What this task involves: Everything in the listing below from the line containing "h Open — Mohali & Zirakpur New Projects" through the line containing "A Comprehensive Simulation Suite" must be repeated exactly; the remaining lines are not wanted.

- Opening Delimiter -

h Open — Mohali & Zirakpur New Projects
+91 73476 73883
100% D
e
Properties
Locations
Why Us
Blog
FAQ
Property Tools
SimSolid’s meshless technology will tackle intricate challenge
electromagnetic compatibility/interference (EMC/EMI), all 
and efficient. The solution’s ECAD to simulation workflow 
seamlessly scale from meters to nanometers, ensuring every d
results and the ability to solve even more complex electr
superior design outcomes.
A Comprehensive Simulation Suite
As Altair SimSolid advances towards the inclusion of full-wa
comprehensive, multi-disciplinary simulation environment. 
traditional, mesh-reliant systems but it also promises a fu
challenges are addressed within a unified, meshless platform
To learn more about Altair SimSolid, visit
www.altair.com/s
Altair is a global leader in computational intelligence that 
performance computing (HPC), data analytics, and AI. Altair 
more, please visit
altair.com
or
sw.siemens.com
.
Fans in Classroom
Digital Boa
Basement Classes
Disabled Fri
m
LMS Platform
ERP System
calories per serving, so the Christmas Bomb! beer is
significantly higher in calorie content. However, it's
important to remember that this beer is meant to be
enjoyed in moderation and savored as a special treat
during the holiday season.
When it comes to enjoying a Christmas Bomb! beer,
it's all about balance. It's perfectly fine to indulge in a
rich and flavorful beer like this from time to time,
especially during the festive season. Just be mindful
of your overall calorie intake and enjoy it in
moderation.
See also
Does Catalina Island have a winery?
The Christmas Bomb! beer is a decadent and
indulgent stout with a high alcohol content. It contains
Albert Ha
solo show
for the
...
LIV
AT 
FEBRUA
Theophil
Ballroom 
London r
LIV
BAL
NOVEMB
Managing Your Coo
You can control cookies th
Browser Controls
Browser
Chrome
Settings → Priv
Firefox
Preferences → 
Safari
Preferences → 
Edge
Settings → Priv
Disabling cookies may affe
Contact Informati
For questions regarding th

- Closing Delimiter -
- Opening Delimiter -

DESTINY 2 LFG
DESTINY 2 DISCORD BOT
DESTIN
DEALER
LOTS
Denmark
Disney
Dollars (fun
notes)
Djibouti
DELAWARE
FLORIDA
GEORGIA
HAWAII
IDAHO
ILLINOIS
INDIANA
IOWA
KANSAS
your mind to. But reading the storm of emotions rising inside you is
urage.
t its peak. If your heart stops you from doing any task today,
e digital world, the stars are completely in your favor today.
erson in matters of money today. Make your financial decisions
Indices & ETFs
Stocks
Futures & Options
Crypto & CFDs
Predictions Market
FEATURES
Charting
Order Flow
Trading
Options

- Closing Delimiter -

Exercise output:
h Open — Mohali & Zirakpur New Projects
+91 73476 73883
100% D
e
Properties
Locations
Why Us
Blog
FAQ
Property Tools
SimSolid’s meshless technology will tackle intricate challenge
electromagnetic compatibility/interference (EMC/EMI), all 
and efficient. The solution’s ECAD to simulation workflow 
seamlessly scale from meters to nanometers, ensuring every d
results and the ability to solve even more complex electr
superior design outcomes.
A Comprehensive Simulation Suite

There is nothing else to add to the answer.